A higher high/low voltage swing (with a reasonable amount of other stuff being equal) will be more of a thermal nuisance; but if the perks make up for it, that's hardly a dealbreaker. The toasty end of boring desktop CPUs is somewhere north of 200watts already, with a little shoving that they typically survive, so if somebody really wants 36 cache-coherent cores on-die, they'll suck it up and make it work.
For applications that don't specifically demand that, I'd be interested to know how the costs and benefits of 'dealing with the cooling demands of a smaller number of denser parts' compare with 'dealing with the cooling demands of more, cooler, parts, closer to whatever the performance per watt sweet spot is; but with more cabling, PSUs, switches, and similar interconnect and support stuff to buy and power'...
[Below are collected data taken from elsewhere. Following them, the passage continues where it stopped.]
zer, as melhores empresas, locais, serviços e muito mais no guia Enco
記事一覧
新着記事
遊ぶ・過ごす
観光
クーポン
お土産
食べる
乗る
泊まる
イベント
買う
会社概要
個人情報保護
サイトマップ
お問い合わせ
Yes, as usual, the MIT press release oversells the research, while the original paper [pdf] is a bit more careful in its claims. The paper makes clear that the novel contribution isn't the idea of putting "little internets" (as the press release calls them) on a chip, but acknowledges that there is already a lot of research in the area of on-chip routing between cores. The paper's contribution is to propose a new cache coherence scheme which they claim has scalability advantages over existing schemes.
10 PRINT CHR$(205.5+RND(1)); : GOTO 10
pointer arithmetic, cache invalidation, and off-by-one errors
"I'd just like to emphasise that taking a million years isn't a metaphor here..." -Rich Bradshaw
The basic idea isn't new. What the paper is really claiming is new is their particular cache coherence scheme, which (to quote from the Conclusion) "supports global ordering of requests on a mesh network by decoupling the message delivery from the ordering", making it "able to address key coherence scalability concerns".
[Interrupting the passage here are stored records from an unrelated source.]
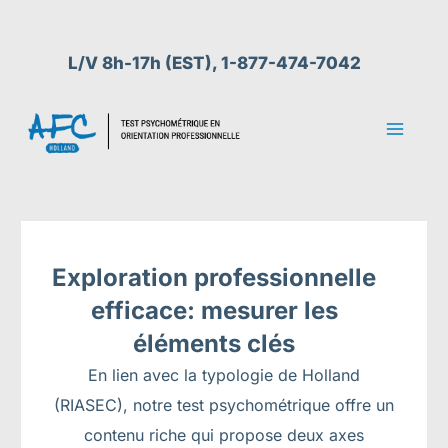
Aller
au
L/V 8h-17h (EST), 1-877-474-7042
contenu
Exploration professionnelle
efficace: mesurer les
éléments clés
En lien avec la typologie de Holland
(RIASEC), notre test psychométrique offre un
contenu riche qui propose deux axes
How novel and useful that is I don't know, because it's really a more specialist contribution than the headline claims, to be evaluated by people who are experts in multicore cache coherence schemes.
10 PRINT CHR$(205.5+RND(1)); : GOTO 10
Banging my head on the table right now.
Why do people with zero actual semiconductor knowledge try to speak as an authority*?!
It's a research chip, meaning they don't need to be on the latest process node to show their proof of concept. Larger nodes (much cheaper to design a chip on) have thicker gate passivation layers and run at higher voltage. From an architecture standpoint the process node/voltage are irrelevant. So if their architecture proves out, some bigger outfit can run with it while targetting the latest-greatest itty-bitty process node to increase the clock-rate, drop the power, and reduce the area/price.
*I am not a processor designer, just a mixed signal (mostly analog) guy, but I've been working in the semiconductor industry, including doing process bake-offs for over a dozen years.
The core count isn't the interesting thing about this chip. The cores themselves are pretty boring off-the-shelf parts too. I was at the ISCA presentation about this last week and it's actually pretty interesting. I'd recommend reading the paper (linked to from the press release) rather than the press release, because the press release is up to MIT's press department's usual standards (i.e. completely content-free and focussing on totally the wrong thing). The cool stuff is in the interconnect, which uses the bounded latency of the longest path multiplied by single-cycle one-hop delivery times to define an ordering, allowing you to implement a sequentially consistent view of memory relatively cheaply.
Since I'm here, I'll also throw out a plug for the work we presented at ISCA, The CHERI capability model: Revisiting RISC in an age of risk . We've now open sourced (as a code dump, public VCS coming soon) our (64-bit) MIPS softcore, which is the basis for the experimentation in CHERI. It boots FreeBSD and there are a few sitting around the place that we can ssh into and run. This is pretty nice for experimentation, because it takes about 2 hours to produce and boot a new revision of the CPU.
I am TheRaven on Soylent News
You can give the most important worker on an assembly line all the crystal meth they can eat, but they can't work any faster than the conveyor belt in front of them.
Ah! The 21st Century version of the 'mythical man month' - so much more apropos for this audience than the pregnancy analogy.
Faster! Faster! Faster would be better!